Ce qui me permet de me redresser, de sentir une stabilité intérieure, de laisser certains doutes s’éloigner…
ce n’est pas une technique.
Ce n’est pas non plus le fait de me rassurer ou de me répéter que je suis capable.
Ce qui m’aide profondément, c’est de savoir ce qui m’anime.
De connaître ce fil intérieur, ce que j’appelle mon rêve d’âme.
Quand je me relie à cela, quelque chose se remet en place.
La posture change. L’axe se redresse.
Et la confiance revient, sans effort.
Tout n’est pas gagné pour autant.
Les doutes ne disparaissent pas définitivement.
Et la différence est très nette.
Il y a moins de lutte, plus de justesse, et une sensation nouvelle de stabilité.
C’est à partir de cette expérience que j’ai eu envie d’explorer une autre manière de parler de la confiance.

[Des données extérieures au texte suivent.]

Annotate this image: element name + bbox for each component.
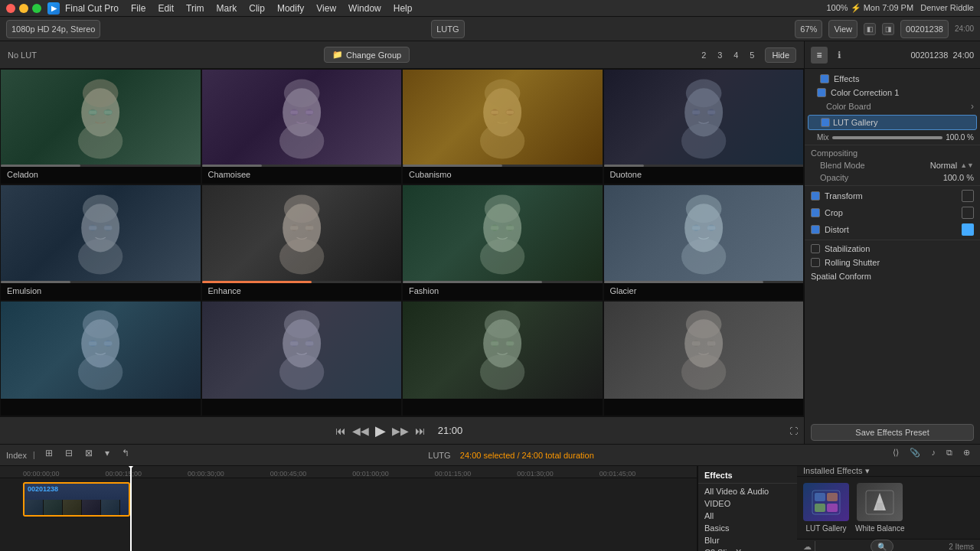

Pas comme un objectif à atteindre.
Pas comme une performance intérieure.
Plutôt comme un effet naturel, qui émerge quand on avance dans le sens de ce qui nous motive vraiment.

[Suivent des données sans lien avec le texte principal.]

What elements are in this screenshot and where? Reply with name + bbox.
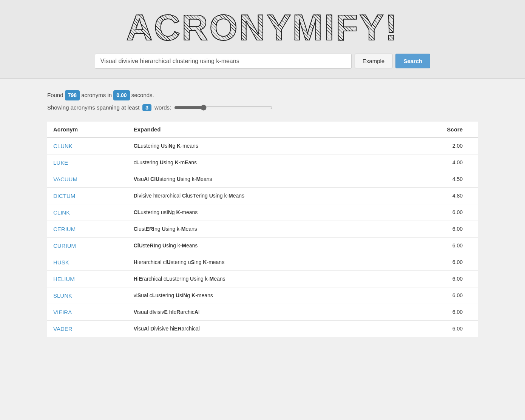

1 — Ce qui ne crée pas une confiance durable
Quand on parle de confiance en soi, beaucoup de propositions circulent.
Elles partent souvent d’une bonne intention.

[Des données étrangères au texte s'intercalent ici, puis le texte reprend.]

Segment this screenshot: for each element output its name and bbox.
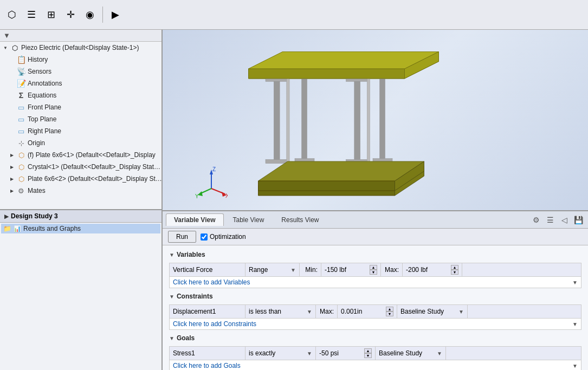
tree-item-plate1[interactable]: ▶ ⬡ (f) Plate 6x6<1> (Default<<Default>_…	[0, 149, 161, 161]
constraints-add-row[interactable]: Click here to add Constraints ▼	[170, 319, 581, 330]
variables-add-row[interactable]: Click here to add Variables ▼	[170, 277, 581, 288]
tree-root-arrow: ▼	[2, 44, 9, 51]
tab-results-view[interactable]: Results View	[273, 213, 327, 226]
goals-section-header[interactable]: ▼ Goals	[169, 332, 581, 344]
con-max-value: 0.001in	[341, 308, 362, 315]
run-button[interactable]: Run	[168, 231, 196, 243]
var-max-value: -200 lbf	[406, 266, 428, 274]
design-study-tree: 📁 📊 Results and Graphs	[0, 223, 161, 370]
add-variable-cell[interactable]: Click here to add Variables ▼	[170, 277, 581, 288]
tree-item-top-plane[interactable]: ▭ Top Plane	[0, 113, 161, 125]
var-min-spin-down[interactable]: ▼	[370, 270, 377, 275]
tab-table-view[interactable]: Table View	[225, 213, 273, 226]
con-condition-value: is less than	[249, 308, 281, 315]
variables-collapse-icon: ▼	[169, 252, 175, 258]
tab-variable-view[interactable]: Variable View	[166, 213, 224, 226]
toolbar-icon-2[interactable]: ☰	[23, 6, 40, 23]
var-min-value: -150 lbf	[325, 266, 346, 274]
var-min-label: Min:	[305, 266, 318, 274]
var-type-value: Range	[249, 266, 268, 274]
var-type-cell[interactable]: Range ▼	[245, 263, 300, 277]
constraints-collapse-icon: ▼	[169, 294, 175, 300]
con-max-spin-down[interactable]: ▼	[386, 311, 393, 316]
tree-item-origin[interactable]: ⊹ Origin	[0, 137, 161, 149]
var-name: Vertical Force	[173, 266, 212, 274]
add-goal-cell[interactable]: Click here to add Goals ▼	[170, 360, 581, 371]
tree-label-right-plane: Right Plane	[28, 127, 61, 135]
var-max-spinners[interactable]: ▲ ▼	[451, 265, 458, 275]
constraints-table: Displacement1 is less than ▼ Max:	[169, 304, 581, 330]
tree-arrow-plate1: ▶	[9, 152, 15, 158]
con-study-cell[interactable]: Baseline Study ▼	[397, 305, 468, 319]
con-max-value-cell[interactable]: 0.001in ▲ ▼	[338, 305, 397, 319]
tree-item-front-plane[interactable]: ▭ Front Plane	[0, 101, 161, 113]
list-icon[interactable]: ☰	[544, 213, 557, 226]
expand-icon[interactable]: ▶	[107, 6, 124, 23]
goal-study-cell[interactable]: Baseline Study ▼	[376, 347, 446, 360]
var-max-value-cell[interactable]: -200 lbf ▲ ▼	[403, 263, 462, 277]
tree-item-sensors[interactable]: 📡 Sensors	[0, 66, 161, 77]
ds-item-label-results: Results and Graphs	[23, 225, 81, 232]
tree-root[interactable]: ▼ ⬡ Piezo Electric (Default<Display Stat…	[0, 42, 161, 54]
toolbar-icon-3[interactable]: ⊞	[42, 6, 60, 23]
ds-folder-icon: 📁	[3, 225, 11, 232]
viewport[interactable]: Z X Y	[163, 30, 588, 210]
con-max-spin-up[interactable]: ▲	[386, 307, 393, 311]
tree-label-crystal1: Crystal<1> (Default<<Default>_Display St…	[28, 163, 160, 171]
variables-section-header[interactable]: ▼ Variables	[169, 249, 581, 261]
back-icon[interactable]: ◁	[558, 213, 571, 226]
tree-label-top-plane: Top Plane	[28, 115, 56, 123]
add-constraint-label: Click here to add Constraints	[173, 320, 256, 328]
equations-icon: Σ	[16, 90, 26, 100]
var-min-label-cell: Min:	[300, 263, 321, 277]
tree-arrow-top-plane	[9, 116, 15, 122]
tree-arrow-sensors	[9, 68, 15, 75]
main-area: ▼ ▼ ⬡ Piezo Electric (Default<Display St…	[0, 30, 588, 370]
var-min-value-cell[interactable]: -150 lbf ▲ ▼	[321, 263, 381, 277]
add-variable-label: Click here to add Variables	[173, 278, 250, 286]
tree-item-equations[interactable]: Σ Equations	[0, 89, 161, 101]
tree-label-origin: Origin	[28, 139, 45, 147]
con-extra-cell	[468, 305, 581, 319]
crystal1-icon: ⬡	[16, 162, 26, 172]
con-condition-cell[interactable]: is less than ▼	[245, 305, 316, 319]
ds-item-results[interactable]: 📁 📊 Results and Graphs	[1, 224, 160, 233]
svg-marker-24	[259, 181, 395, 191]
tree-item-right-plane[interactable]: ▭ Right Plane	[0, 125, 161, 137]
save-icon[interactable]: 💾	[572, 213, 585, 226]
var-max-spin-up[interactable]: ▲	[451, 265, 458, 270]
tree-label-annotations: Annotations	[28, 80, 62, 87]
con-max-spinners[interactable]: ▲ ▼	[386, 307, 393, 316]
var-min-spinners[interactable]: ▲ ▼	[370, 265, 377, 275]
toolbar-icon-4[interactable]: ✛	[62, 6, 79, 23]
tree-item-history[interactable]: 📋 History	[0, 54, 161, 66]
settings-icon[interactable]: ⚙	[529, 213, 542, 226]
constraints-section-header[interactable]: ▼ Constraints	[169, 290, 581, 302]
toolbar-icon-1[interactable]: ⬡	[3, 6, 21, 23]
feature-tree: ▼ ▼ ⬡ Piezo Electric (Default<Display St…	[0, 30, 161, 210]
goal-condition-cell[interactable]: is exactly ▼	[245, 347, 316, 360]
filter-icon: ▼	[3, 31, 10, 40]
var-type-dropdown-arrow: ▼	[290, 267, 296, 273]
var-min-spin-up[interactable]: ▲	[370, 265, 377, 270]
tree-item-annotations[interactable]: 📝 Annotations	[0, 77, 161, 89]
add-constraint-cell[interactable]: Click here to add Constraints ▼	[170, 319, 581, 330]
var-max-spin-down[interactable]: ▼	[451, 270, 458, 275]
optimization-checkbox[interactable]	[201, 233, 208, 241]
top-plane-icon: ▭	[16, 114, 26, 124]
left-panel: ▼ ▼ ⬡ Piezo Electric (Default<Display St…	[0, 30, 163, 370]
optimization-check: Optimization	[201, 233, 246, 241]
tree-arrow-mates: ▶	[9, 187, 15, 194]
goals-add-row[interactable]: Click here to add Goals ▼	[170, 360, 581, 371]
toolbar-icon-5[interactable]: ◉	[81, 6, 99, 23]
goal-value-spinners[interactable]: ▲ ▼	[364, 348, 372, 358]
svg-rect-13	[367, 77, 370, 163]
tree-item-plate2[interactable]: ▶ ⬡ Plate 6x6<2> (Default<<Default>_Disp…	[0, 173, 161, 185]
goal-value-cell[interactable]: -50 psi ▲ ▼	[316, 347, 376, 360]
right-area: Z X Y Variable View Table View Results V…	[163, 30, 588, 370]
tree-item-crystal1[interactable]: ▶ ⬡ Crystal<1> (Default<<Default>_Displa…	[0, 161, 161, 173]
tree-item-mates[interactable]: ▶ ⚙ Mates	[0, 185, 161, 197]
filter-bar: ▼	[0, 30, 161, 42]
goal-spin-down[interactable]: ▼	[364, 353, 372, 358]
goal-spin-up[interactable]: ▲	[364, 348, 372, 353]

Elles apportent parfois un soulagement ponctuel.
Et elles laissent souvent un goût d’inachevé.
La confiance durable ne se construit pas sur une accumulation d’outils.
La volonté et le mental
Décider d’avoir confiance, se raisonner, se convaincre que l’on est capable…
Tout cela peut aider à passer un cap, à oser un pas de plus, à tenir dans un moment précis.
Ce soutien reste fragile.
Il demande de l’énergie.
Il s’effrite dès que le contexte se tend ou que le regard extérieur pèse davantage.
Les affirmations positives
Se répéter des phrases valorisantes peut apporter un mieux-être temporaire.
Cela apaise, cela rassure, cela crée une bulle protectrice.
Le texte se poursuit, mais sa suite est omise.